From the timeframe that you’ve selected, how much is expected to be deposited into your bank account? This comes in ALL the income that will be deposited into your bank accounts. Paycheques, government benefits,self employed income. BUT NOT your rental income - that’s something different and goes as if it is it’s OWN entity.


Tally it all up. In your timeframe HOW MUCH are you going to bring into the money bucket? If your income is variable make your best guess and then reduce that variable income by 10%. So if you work on commission or other variable compensation, it’s important to create a little buffer. I recommend anywhere between 5% to 30% it all depends on how much your income can vary, what type of industry you’re in and how aware you are of the actual dollars that are expected. It’s important to pick a buffer % - anything is better than nothing.


Now that you have an IN number. You need to calculate your OUT number. The best place to start is to map out all the expenses that are going to come out of your bank account without you having to actually do anything. So these are things like mortgage, utilities, insurance, car payments, debt repayments, NetFlix and other subscriptions, child care… It’s helpful to have the last 4 or 5 months of bank and credit card statements handy so you don’t forget anything and have the actual numbers.

Now you have those autopay type expenses order them by importance. So this might start with things that keep a roof over your head and might end with clothing subscriptions, gym memberships that you barely use.


Notice here we HAVE NOT listed important items like groceries, fuel, gift $, eating out, hobbies, clothes, etc. Yes. I know. You need to budget for those items too. But hang on, we’ll get to those. I call those this variable expenses. We may spend a similar amount on those items every month, but it’s variable and not automatic.


Now that you know how much you have COMING IN and how much automatically COMES OUT we have to account for the amount of money you are saving for later. This can be saving for retirement, kids education, emergency fund, property taxes, expected expenses (ie. car + home maintenance, new vehicle, home downpayment, vet bills, etc).






So how much do you have left? Do you have anything left? This is the amount you have to spend on your ‘other items’ like groceries, fuel, fun, giving, eating out, gifts, etc.
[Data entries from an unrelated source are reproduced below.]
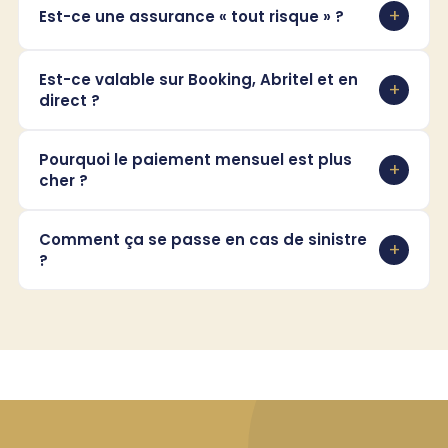
Est-ce une assurance « tout risque » ?
Est-ce valable sur Booking, Abritel et en
direct ?
Pourquoi le paiement mensuel est plus
cher ?
Comment ça se passe en cas de sinistre
?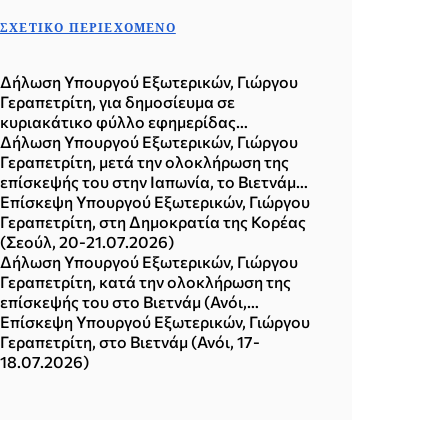
ΣΧΕΤΙΚΌ ΠΕΡΙΕΧΌΜΕΝΟ
Δήλωση Υπουργού Εξωτερικών, Γιώργου
Γεραπετρίτη, για δημοσίευμα σε
κυριακάτικο φύλλο εφημερίδας
(02.08.2026)
Δήλωση Υπουργού Εξωτερικών, Γιώργου
Γεραπετρίτη, μετά την ολοκλήρωση της
επίσκεψής του στην Ιαπωνία, το Βιετνάμ
και τη Δημοκρατία της Κορέας (Σεούλ,
Επίσκεψη Υπουργού Εξωτερικών, Γιώργου
21.07.2026)
Γεραπετρίτη, στη Δημοκρατία της Κορέας
(Σεούλ, 20-21.07.2026)
Δήλωση Υπουργού Εξωτερικών, Γιώργου
Γεραπετρίτη, κατά την ολοκλήρωση της
επίσκεψής του στο Βιετνάμ (Ανόι,
18.07.2026)
Επίσκεψη Υπουργού Εξωτερικών, Γιώργου
Γεραπετρίτη, στο Βιετνάμ (Ανόι, 17-
18.07.2026)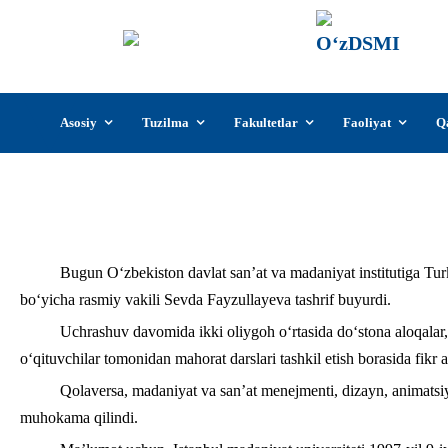
О‘z
О‘zb
insti
Skip
Asosiy
Tuzilma
Fakultetlar
Faoliyat
Q
to
content
Istanbul mad
Bugun O‘zbekiston davlat san’at va madaniyat institutiga Turk
bo‘yicha rasmiy vakili Sevda Fayzullayeva tashrif buyurdi.
Uchrashuv davomida ikki oliygoh o‘rtasida do‘stona aloqalar,
o‘qituvchilar tomonidan mahorat darslari tashkil etish borasida fikr a
Qolaversa, madaniyat va san’at menejmenti, dizayn, animatsiy
muhokama qilindi.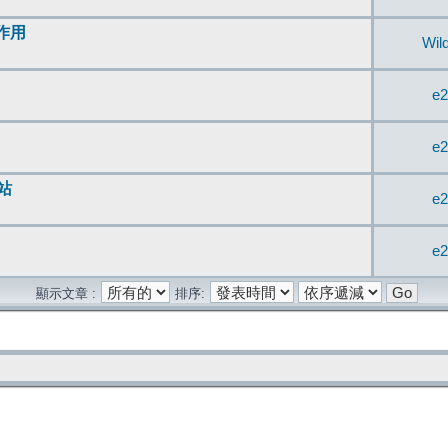
無作用
Wil
e2
e2
站
e2
e2
顯示文章 :
排序:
Is the amount you have there realistic. If it is, or way larger than you expected, you have OPTIONS! Set your timeframe or weekly budget for spending and whatever is leftover, put that difference to debt repayment or savings.


If you don’t have enough to maintain your lifestyle you have OPTIONS too. You can increase your income (not as easy), you can decrease your expenses (a bit easier) or you can take a break from some of your savings (the easiest solution). Sometimes the ideal option is a combo of all of these.


I’ve said it a million times…


finances are 20% the numbers and 80% behaviour. It’s so important to know what our ‘stats’ are. That’s most likely the logical stuff that you can turn to when that 80% behaviour monster is trying to peer pressure you to #fomo #yolo.


I’d love for you to join me and get your family’s finances organized. Imagine starting the Back to School season with money stress a thing of the past and your only worry being what to make for lunches and how you are going to fit all your shows on your PVR. Go ahead and click → and I’ll get you all the details.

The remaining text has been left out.